Per il XVIII secolo si registra in Gioia una rinascita economica, culturale e religiosa, con una serie di lavori edili che interessarono edifici sacri: nel 1729 l’ingrandimento della Chiesa e del Convento di S. Francesco; nel 1764 l’abbattimento della Chiesa Madre romanica, fatiscente; tra il 1764 e il 1766 l’abbellimento della Chiesa di S. Domenico e l’ingrandimento del convento. Ma il 1 ottobre 1809 il Convento dei Domenicani possidenti venne soppresso e affidato al Comune: lo testimonia un documento sottoscritto dal superiore, p. Saverio Panessa, e dai frati, i cui nomi sono talora accompagnati dal signum crucis.
La Confraternita del Rosario, tuttora operante, ricevette, invece, nel 1838 il Regio Assenso al suo statuto, divenuto obbligatorio dal Concordato del 1818-1820 tra Santa Sede e Regno di Napoli, per ottenere il riconoscimento di istituzione pubblica.
Altre opere d’arte e di alto artigianato, custodite nella chiesa, attendono interventi di restauro, per i quali il priore Andrea Mongelli confida nel contributo generoso della cittadinanza.
Un sincero ringraziamento ai confratelli e ai devoti, che hanno sostenuto le spese degli ultimi restauri, e ai relatori della conferenza di presentazione del 30 giugno 2012, benedetta dal saluto del parroco, d. Tonino Posa, per averci offerto, ciascuno con le sue preziose competenze, un’occasione di crescita culturale e spirituale: il professore ed emerito studioso, Mario Girardi, per le note di storia e cultura gioiese; il giornalista Enzo Quarto, per aver tratteggiato in modo coinvolgente la figura di s.
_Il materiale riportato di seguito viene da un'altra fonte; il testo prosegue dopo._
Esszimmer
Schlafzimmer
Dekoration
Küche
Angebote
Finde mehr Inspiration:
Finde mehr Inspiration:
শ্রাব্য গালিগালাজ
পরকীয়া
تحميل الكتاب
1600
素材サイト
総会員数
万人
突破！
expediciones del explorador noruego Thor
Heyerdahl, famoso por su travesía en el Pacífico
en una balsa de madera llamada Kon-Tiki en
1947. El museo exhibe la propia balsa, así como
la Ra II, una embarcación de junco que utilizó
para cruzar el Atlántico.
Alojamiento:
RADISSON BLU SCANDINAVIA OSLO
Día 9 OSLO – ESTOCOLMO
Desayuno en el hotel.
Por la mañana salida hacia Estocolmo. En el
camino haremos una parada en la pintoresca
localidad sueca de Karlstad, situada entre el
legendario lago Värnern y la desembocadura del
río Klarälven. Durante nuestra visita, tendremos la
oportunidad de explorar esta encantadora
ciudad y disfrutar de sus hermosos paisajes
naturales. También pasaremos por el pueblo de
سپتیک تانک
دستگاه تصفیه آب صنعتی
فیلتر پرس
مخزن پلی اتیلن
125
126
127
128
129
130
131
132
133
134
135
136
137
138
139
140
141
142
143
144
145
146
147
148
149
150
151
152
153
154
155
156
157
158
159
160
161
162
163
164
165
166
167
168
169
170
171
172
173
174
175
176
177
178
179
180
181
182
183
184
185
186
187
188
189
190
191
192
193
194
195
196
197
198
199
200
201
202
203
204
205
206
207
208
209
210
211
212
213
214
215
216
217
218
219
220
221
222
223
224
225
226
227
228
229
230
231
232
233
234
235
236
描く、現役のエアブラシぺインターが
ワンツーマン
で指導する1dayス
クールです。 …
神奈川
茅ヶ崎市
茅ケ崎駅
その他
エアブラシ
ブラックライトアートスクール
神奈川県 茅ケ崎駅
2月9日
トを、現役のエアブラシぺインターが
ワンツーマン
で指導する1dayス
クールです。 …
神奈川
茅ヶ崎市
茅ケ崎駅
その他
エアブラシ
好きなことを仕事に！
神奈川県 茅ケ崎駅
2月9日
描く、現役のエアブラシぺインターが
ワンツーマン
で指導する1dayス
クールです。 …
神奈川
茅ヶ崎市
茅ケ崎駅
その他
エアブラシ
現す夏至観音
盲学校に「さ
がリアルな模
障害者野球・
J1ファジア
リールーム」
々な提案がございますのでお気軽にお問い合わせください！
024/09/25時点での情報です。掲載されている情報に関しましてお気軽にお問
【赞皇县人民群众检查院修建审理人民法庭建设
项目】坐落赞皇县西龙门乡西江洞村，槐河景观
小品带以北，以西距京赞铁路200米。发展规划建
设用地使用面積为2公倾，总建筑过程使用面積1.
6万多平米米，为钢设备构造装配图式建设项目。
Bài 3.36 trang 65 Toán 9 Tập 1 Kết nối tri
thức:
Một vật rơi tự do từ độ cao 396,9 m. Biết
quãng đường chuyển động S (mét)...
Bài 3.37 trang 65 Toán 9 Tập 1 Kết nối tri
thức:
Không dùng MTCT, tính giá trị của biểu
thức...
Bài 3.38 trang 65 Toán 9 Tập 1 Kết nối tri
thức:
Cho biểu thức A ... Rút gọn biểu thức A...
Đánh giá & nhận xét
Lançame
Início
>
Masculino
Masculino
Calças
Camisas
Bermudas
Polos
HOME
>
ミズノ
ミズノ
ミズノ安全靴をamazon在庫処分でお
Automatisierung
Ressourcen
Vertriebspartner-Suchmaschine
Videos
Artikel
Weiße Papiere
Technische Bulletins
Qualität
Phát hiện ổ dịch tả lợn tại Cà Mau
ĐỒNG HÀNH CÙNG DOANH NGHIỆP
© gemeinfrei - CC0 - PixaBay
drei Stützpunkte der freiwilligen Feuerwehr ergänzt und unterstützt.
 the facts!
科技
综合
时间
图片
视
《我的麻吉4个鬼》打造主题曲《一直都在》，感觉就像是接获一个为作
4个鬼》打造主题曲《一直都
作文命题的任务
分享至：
Tommaso d’Aquino; la restauratrice Maria Gaetana Di Capua, per la capacità di illustrare con chiarezza le fasi del suo complicato lavoro; il padre domenicano Giovanni Distante per la lettura iconografica e teologica del dipinto nel suo contesto storico; l’assessore alla cultura, prof.ssa Piera De Giorgi, che nel contemplare l’opera vi ha attribuito un monito a guardare in alto, ad ispirarsi alla leggerezza degli angeli, esprimendo l’orgoglio e la consapevolezza delle bellezze artistiche gioiesi.